Hello, I’m trying to run NVIDIA’s DOCA dpa_all_to_all sample( NVIDIA DOCA DPA All-to-all Application Guide - NVIDIA Docs ) on BlueField-3 ARM SoC, but it fails during MPI_Init when UCX tries to initialize.
Running the program on the host CPU works nice, but they don’t run when I try it on the BF-3 ARM SoC.
Platform / software
What I have tried
ulimit unlimited
Tried export UCX_IB_MLX5_DEVX_UAR=n, export UCX_IB_MLX5_DEVX=n
Checked RDMA sanity
Failure log
mpirun -np 2 ./doca_dpa_all_to_all
[2026-01-26 05:03:53:920797][2667169888][DOCA][INF][doca_log.cpp:633] DOCA version 3.2.1025
[2026-01-26 05:03:53:922579][903727200][DOCA][INF][doca_log.cpp:633] DOCA version 3.2.1025
[1769403834.150458] [localhost:1925108:0] ib_iface.c:1315 UCX ERROR mlx5_2: iface 0xb76343ef3500 failed to create UD QP TX wr:256 sge:6 inl:64 resp:0 RX wr:4096 sge:1 resp:0 failed: Cannot allocate memory
[1769403834.151192] [localhost:1925108:0] ucp_worker.c:1415 UCX ERROR uct_iface_open(ud_verbs/mlx5_2:1) failed: Input/output error
[localhost.localdomain:1925108] pml_ucx.c:314 Error: Failed to create UCP worker
[1769403834.166861] [localhost:1925107:0] ib_iface.c:1363 UCX ERROR mlx5_2: ibv_create_cq(cqe=256) failed: Invalid argument
[1769403834.166945] [localhost:1925107:0] ucp_worker.c:1415 UCX ERROR uct_iface_open(ud_verbs/mlx5_2:1) failed: Input/output error
[localhost.localdomain:1925107] pml_ucx.c:314 Error: Failed to create UCP worker
xyin
February 5, 2026, 3:18am
2
Hi dragonj5290
Since you have tried to disable the DEVX, can you also try to ensure the ulimit take effect?
export UCX_IB_MLX5_DEVX=n
export UCX_IB_MLX5_DEVX_UAR=n
ulimit -l unlimited
you can also run ulimit -l to check whether it’s unlimited and run mpirun again.

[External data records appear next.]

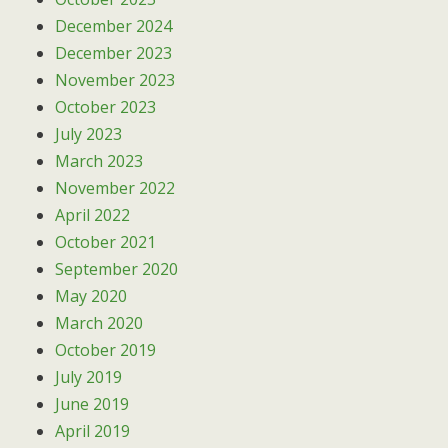
December 2024
December 2023
November 2023
October 2023
July 2023
March 2023
November 2022
April 2022
October 2021
September 2020
May 2020
March 2020
October 2019
July 2019
June 2019
April 2019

if you still encounter a failing run, check below log
dmesg | egrep -i 'mlx5_cmd_check|ALLOC_UAR|limits exceeded|Cannot allocate memory' | tail -n 50
if you can see messages such as limits exceeded/ALLOC_URA failed, it can clearly indicate HCA side UAR resource exhaustion, then you can consider modifying the URA-related configuration by mlxconfig command.
regards
xyin
Thank you for your answer.
However, I have tried them only to run into the exact same error as before.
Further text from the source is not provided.